## INSTRUCTIONS FOR THE TASK
Begin with the line holding "Segment every instance" and end with the last line of the records below. Set down exactly those lines and leave out every picture.

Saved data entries
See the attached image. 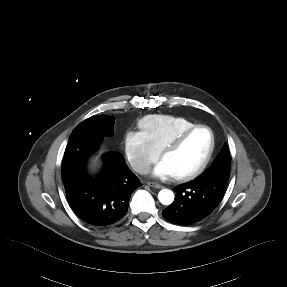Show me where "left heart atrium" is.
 I'll use <instances>...</instances> for the list:
<instances>
[{"label": "left heart atrium", "instance_id": "left-heart-atrium-1", "mask_svg": "<svg viewBox=\"0 0 287 287\" xmlns=\"http://www.w3.org/2000/svg\"><path fill=\"white\" fill-rule=\"evenodd\" d=\"M151 173L153 176L160 177V178L171 176V173H170L168 167L166 166V164L163 161L158 162L152 168Z\"/></svg>", "mask_w": 287, "mask_h": 287}]
</instances>
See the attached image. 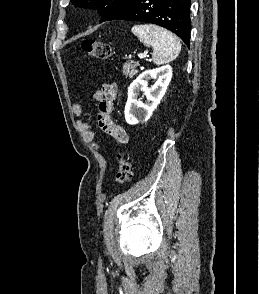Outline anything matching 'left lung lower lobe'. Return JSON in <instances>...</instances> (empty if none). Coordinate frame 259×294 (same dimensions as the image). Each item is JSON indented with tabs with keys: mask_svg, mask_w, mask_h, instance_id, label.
Returning <instances> with one entry per match:
<instances>
[{
	"mask_svg": "<svg viewBox=\"0 0 259 294\" xmlns=\"http://www.w3.org/2000/svg\"><path fill=\"white\" fill-rule=\"evenodd\" d=\"M190 5L191 0H129L105 21L129 20L160 25L178 35L189 47Z\"/></svg>",
	"mask_w": 259,
	"mask_h": 294,
	"instance_id": "1",
	"label": "left lung lower lobe"
}]
</instances>
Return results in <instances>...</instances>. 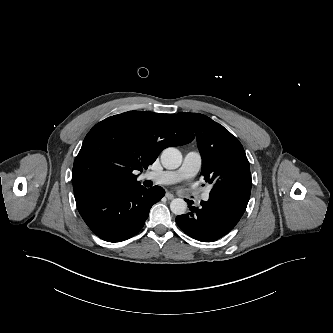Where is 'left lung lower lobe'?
<instances>
[{"instance_id": "0a47b994", "label": "left lung lower lobe", "mask_w": 333, "mask_h": 333, "mask_svg": "<svg viewBox=\"0 0 333 333\" xmlns=\"http://www.w3.org/2000/svg\"><path fill=\"white\" fill-rule=\"evenodd\" d=\"M252 180L250 171L222 179L210 192V199L201 208L185 199L189 211L176 217L177 225L190 237L213 242L229 233L246 210Z\"/></svg>"}]
</instances>
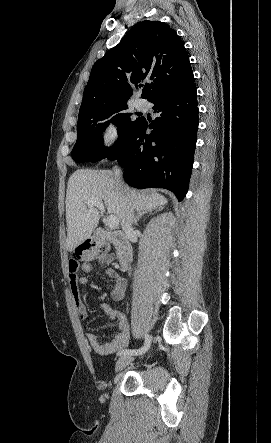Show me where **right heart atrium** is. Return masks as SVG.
I'll return each mask as SVG.
<instances>
[{
    "instance_id": "obj_1",
    "label": "right heart atrium",
    "mask_w": 271,
    "mask_h": 443,
    "mask_svg": "<svg viewBox=\"0 0 271 443\" xmlns=\"http://www.w3.org/2000/svg\"><path fill=\"white\" fill-rule=\"evenodd\" d=\"M122 134L120 124L115 120H109L103 126L99 135V146L103 152H109L119 142Z\"/></svg>"
}]
</instances>
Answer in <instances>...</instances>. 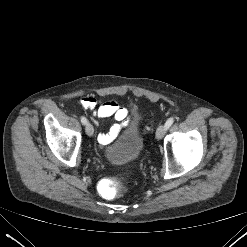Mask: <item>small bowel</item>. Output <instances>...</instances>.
Listing matches in <instances>:
<instances>
[{
	"label": "small bowel",
	"mask_w": 247,
	"mask_h": 247,
	"mask_svg": "<svg viewBox=\"0 0 247 247\" xmlns=\"http://www.w3.org/2000/svg\"><path fill=\"white\" fill-rule=\"evenodd\" d=\"M80 104L85 110L93 112L96 123L97 119L104 118H113L117 121L107 133H100L98 135V142L102 146L112 142L117 137L121 127L128 123V110L120 106L116 101L101 102L93 96H86L81 99Z\"/></svg>",
	"instance_id": "small-bowel-1"
}]
</instances>
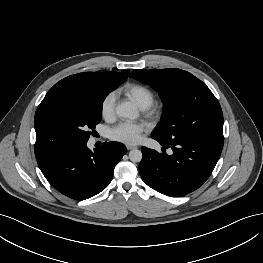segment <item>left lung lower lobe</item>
I'll use <instances>...</instances> for the list:
<instances>
[{"label": "left lung lower lobe", "mask_w": 263, "mask_h": 263, "mask_svg": "<svg viewBox=\"0 0 263 263\" xmlns=\"http://www.w3.org/2000/svg\"><path fill=\"white\" fill-rule=\"evenodd\" d=\"M153 138L164 148L170 147L173 153L142 147L139 172L148 186L170 197H180L199 188L212 173L224 144L223 136L175 138L170 142Z\"/></svg>", "instance_id": "1"}]
</instances>
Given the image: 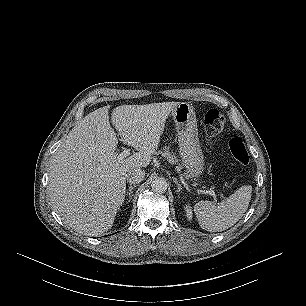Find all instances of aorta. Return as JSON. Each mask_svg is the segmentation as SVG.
Returning <instances> with one entry per match:
<instances>
[{"mask_svg":"<svg viewBox=\"0 0 306 306\" xmlns=\"http://www.w3.org/2000/svg\"><path fill=\"white\" fill-rule=\"evenodd\" d=\"M152 190L157 193H164L167 190L168 183L163 177H157L152 180Z\"/></svg>","mask_w":306,"mask_h":306,"instance_id":"762f6f07","label":"aorta"}]
</instances>
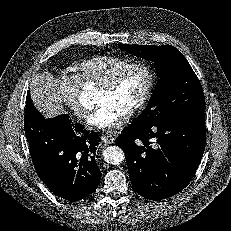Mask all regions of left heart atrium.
<instances>
[{
  "label": "left heart atrium",
  "instance_id": "left-heart-atrium-1",
  "mask_svg": "<svg viewBox=\"0 0 231 231\" xmlns=\"http://www.w3.org/2000/svg\"><path fill=\"white\" fill-rule=\"evenodd\" d=\"M124 114L109 102L100 103L88 116V124L99 129H112L123 120Z\"/></svg>",
  "mask_w": 231,
  "mask_h": 231
}]
</instances>
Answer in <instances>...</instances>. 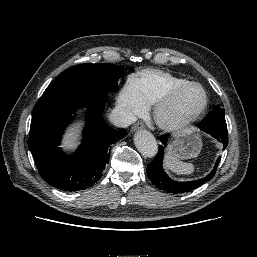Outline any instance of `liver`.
Listing matches in <instances>:
<instances>
[{"mask_svg":"<svg viewBox=\"0 0 257 257\" xmlns=\"http://www.w3.org/2000/svg\"><path fill=\"white\" fill-rule=\"evenodd\" d=\"M77 133H78V128H71V132H69L66 136H65V140L63 142L64 146L67 149H72L76 147V138H77Z\"/></svg>","mask_w":257,"mask_h":257,"instance_id":"liver-1","label":"liver"}]
</instances>
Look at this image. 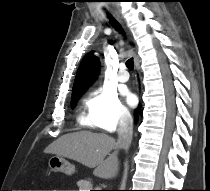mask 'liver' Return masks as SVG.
<instances>
[{"label":"liver","instance_id":"6515ba94","mask_svg":"<svg viewBox=\"0 0 210 191\" xmlns=\"http://www.w3.org/2000/svg\"><path fill=\"white\" fill-rule=\"evenodd\" d=\"M118 150L115 139L107 134L79 131L61 136L45 149V153L75 160L94 168L95 175L110 179L118 173Z\"/></svg>","mask_w":210,"mask_h":191}]
</instances>
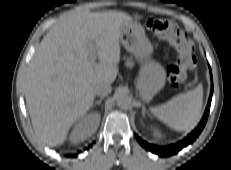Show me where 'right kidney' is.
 <instances>
[{"label": "right kidney", "mask_w": 231, "mask_h": 170, "mask_svg": "<svg viewBox=\"0 0 231 170\" xmlns=\"http://www.w3.org/2000/svg\"><path fill=\"white\" fill-rule=\"evenodd\" d=\"M99 122L100 115L98 113L83 116L75 124L70 134V141L72 143H79L87 139L97 130Z\"/></svg>", "instance_id": "obj_1"}]
</instances>
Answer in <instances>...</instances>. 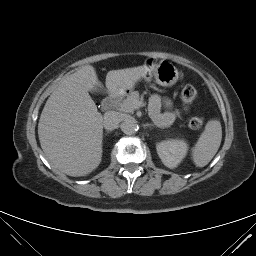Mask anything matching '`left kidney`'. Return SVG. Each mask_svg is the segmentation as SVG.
Here are the masks:
<instances>
[{
    "label": "left kidney",
    "instance_id": "left-kidney-1",
    "mask_svg": "<svg viewBox=\"0 0 256 256\" xmlns=\"http://www.w3.org/2000/svg\"><path fill=\"white\" fill-rule=\"evenodd\" d=\"M156 150L163 164L174 168L185 157L188 145L183 140H165L156 145Z\"/></svg>",
    "mask_w": 256,
    "mask_h": 256
}]
</instances>
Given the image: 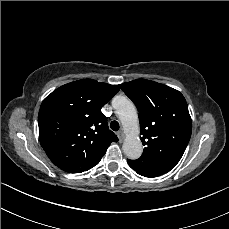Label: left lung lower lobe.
<instances>
[{"label": "left lung lower lobe", "instance_id": "1", "mask_svg": "<svg viewBox=\"0 0 229 229\" xmlns=\"http://www.w3.org/2000/svg\"><path fill=\"white\" fill-rule=\"evenodd\" d=\"M128 164L130 165L131 168H133L138 174L143 175L145 177H151L149 174L145 173L144 171L138 169L132 162L131 160H127Z\"/></svg>", "mask_w": 229, "mask_h": 229}]
</instances>
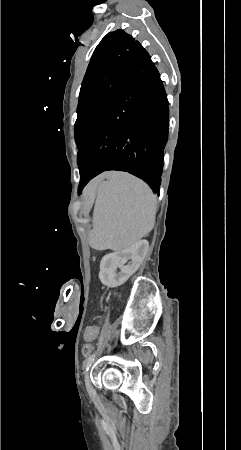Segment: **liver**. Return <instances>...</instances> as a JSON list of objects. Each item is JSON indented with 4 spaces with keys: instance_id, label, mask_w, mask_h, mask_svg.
Returning <instances> with one entry per match:
<instances>
[{
    "instance_id": "obj_1",
    "label": "liver",
    "mask_w": 241,
    "mask_h": 450,
    "mask_svg": "<svg viewBox=\"0 0 241 450\" xmlns=\"http://www.w3.org/2000/svg\"><path fill=\"white\" fill-rule=\"evenodd\" d=\"M111 176V172H105V174H101V176H97L95 180H93L94 184H99V182H102L104 178H109Z\"/></svg>"
}]
</instances>
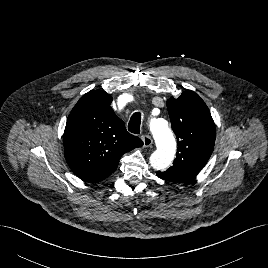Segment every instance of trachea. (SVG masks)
I'll return each instance as SVG.
<instances>
[{
    "label": "trachea",
    "mask_w": 268,
    "mask_h": 268,
    "mask_svg": "<svg viewBox=\"0 0 268 268\" xmlns=\"http://www.w3.org/2000/svg\"><path fill=\"white\" fill-rule=\"evenodd\" d=\"M140 123H141V113L135 112L129 121L128 130L131 133L139 134L140 133Z\"/></svg>",
    "instance_id": "3493384b"
}]
</instances>
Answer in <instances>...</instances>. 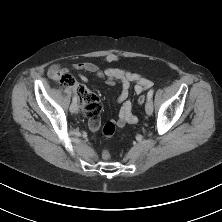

## ANSWER FOR THE TASK
Segment every instance of trachea. (SVG masks)
I'll return each instance as SVG.
<instances>
[{
    "label": "trachea",
    "mask_w": 268,
    "mask_h": 268,
    "mask_svg": "<svg viewBox=\"0 0 268 268\" xmlns=\"http://www.w3.org/2000/svg\"><path fill=\"white\" fill-rule=\"evenodd\" d=\"M140 123H141V113L135 112L129 121L128 130L131 133L139 134L140 133Z\"/></svg>",
    "instance_id": "3493384b"
}]
</instances>
Answer in <instances>...</instances>. 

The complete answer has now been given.